35 Le plan
Chapitre 35 : Le plan
J'ai mis une semaine à me réveiller de ce profond sommeil. Une semaine plongée dans un coma artificiel suite à une hémorragie cérébrale, dixit ce que m'a expliqué la chirurgienne qui m'a opérée. Heureusement pour moi, j'ai compris tout ce qu'elle me dit, ou presque, parce que le charabia médical reste une langue étrangère à part entière. Je ne suis pas un légume, je suis toujours une trentenaire comptable qui sait compter jusqu'à dix, faire des multiplications, et je peux même écarter les orteils ou serrer les poings.
Il y a des ballons colorés partout dans ma chambre. Les fleurs sont interdites à l'hôpital alors Clémentine a trouvé une autre solution, the parade.

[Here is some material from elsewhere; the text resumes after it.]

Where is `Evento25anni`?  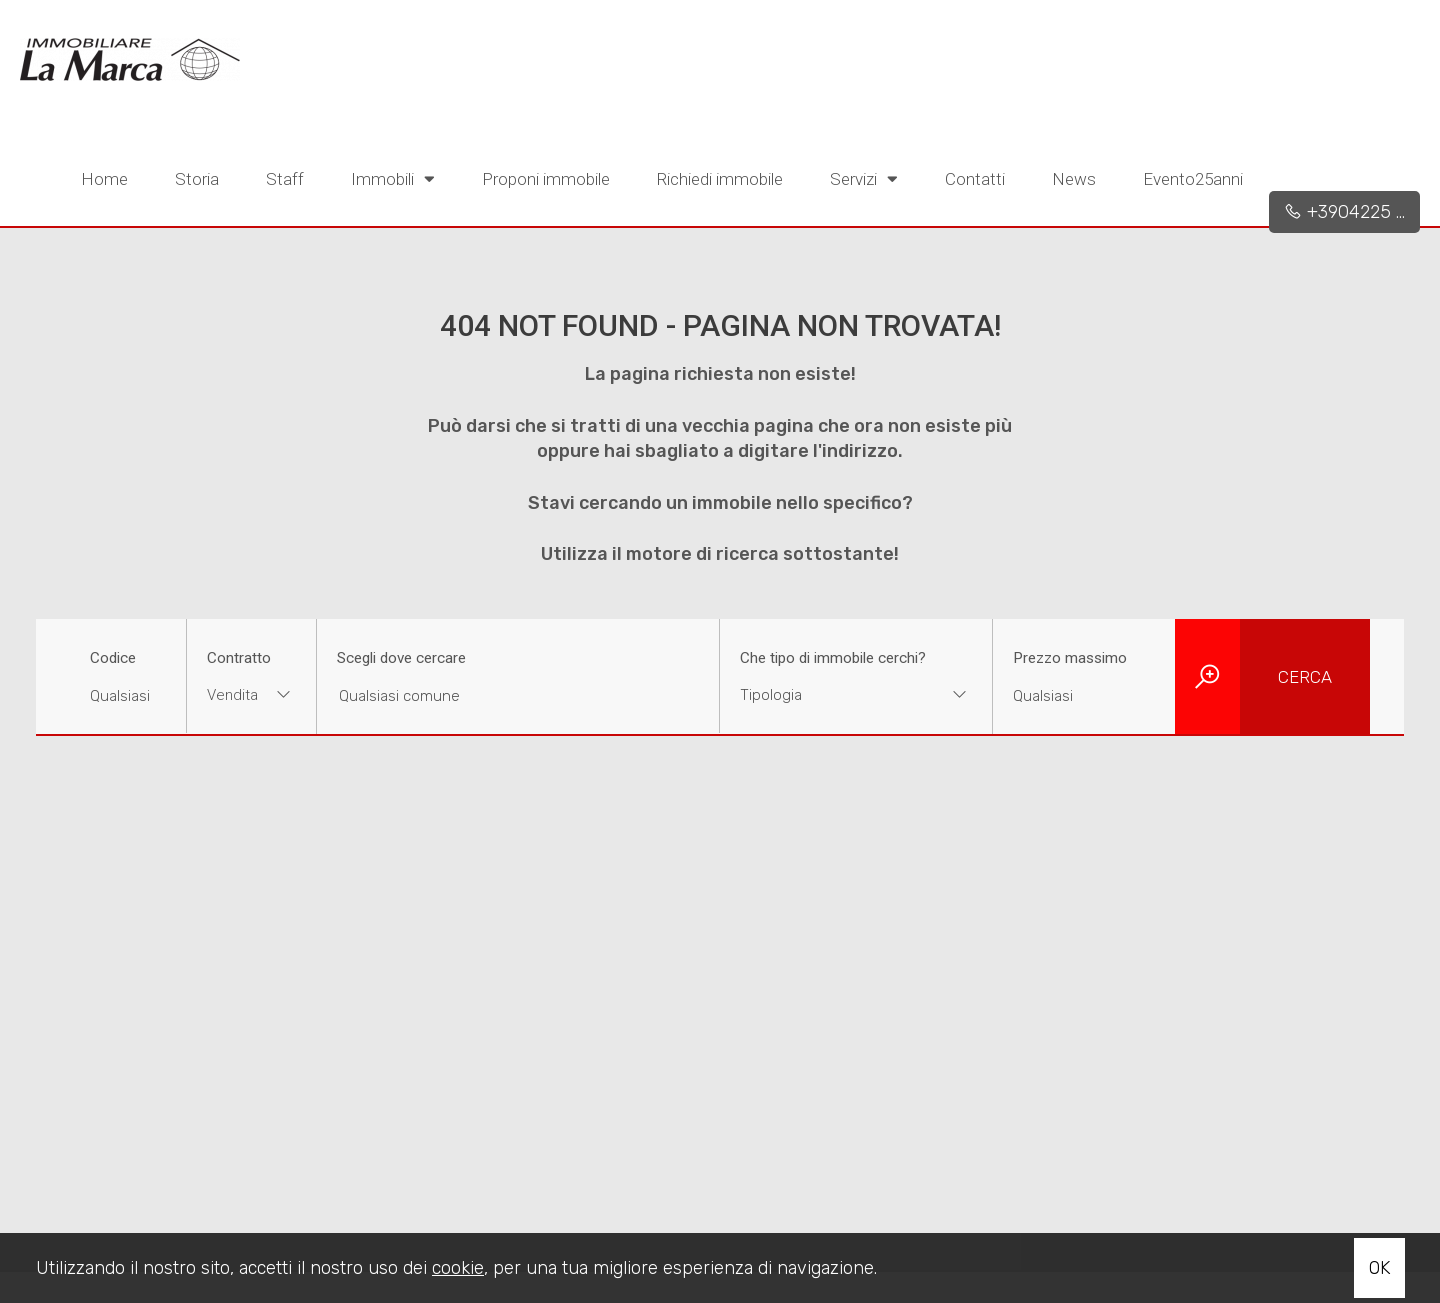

Et quand ma meilleure amie décide de refaire la déco d'une pièce, autant dire qu'elle y met le paquet. J'ai l'impression de fêter mes six ans. J'espère juste qu'elle n'osera pas le clown.
— Coucou, ma chérie, me salue ma mère après avoir toqué à la porte.
Cinq jours que je suis sortie du coma, cinq jours que ma mère ne me lâche plus. Elle arrive tôt le matin dès que les visites sont autorisées et repart tard le soir, lorsque les aides-soignantes la poussent gentiment vers la sortie. J'aurais pensé étouffer, en avoir marre à force. Mais en fait, j'adore ça et savoure chaque minute auprès d'elle. Notre relation a beau être compliquée, je réalise que dans les moments difficiles, elle a toujours été présente. Lors de mon opération des amygdales, elle avait refusé de me laisser dormir seule à l'hôpital et s'était ruinée le dos sur leur lit d'appoint. Puis, à dix-huit ans, ce fut le tour de mes dents de sagesse. Idem. Elle était au petit soin, une vraie mère poule. Aujourd'hui, j'ai dépassé la trentaine et pourtant, elle est là, elle a accouru et peut me tenir la main des heures durant sans jamais s'ennuyer ou avoir une crampe au bras. C'était comme si elle s'oubliait le temps d'une parenthèse, guérissait d'un coup, occultant ses propres maux pour pouvoir s'occuper des miens. Son soutien m'a aidée à guérir plus vite et aujourd'hui encore, ses câlins et son amour font des miracles. Le docteur qui me suit m'a annoncé hier que je pourrais sortir le vendredi qui arrive, soit dans deux jours. Je suis soulagée, je suis tirée d'affaire et sans réelle séquelle.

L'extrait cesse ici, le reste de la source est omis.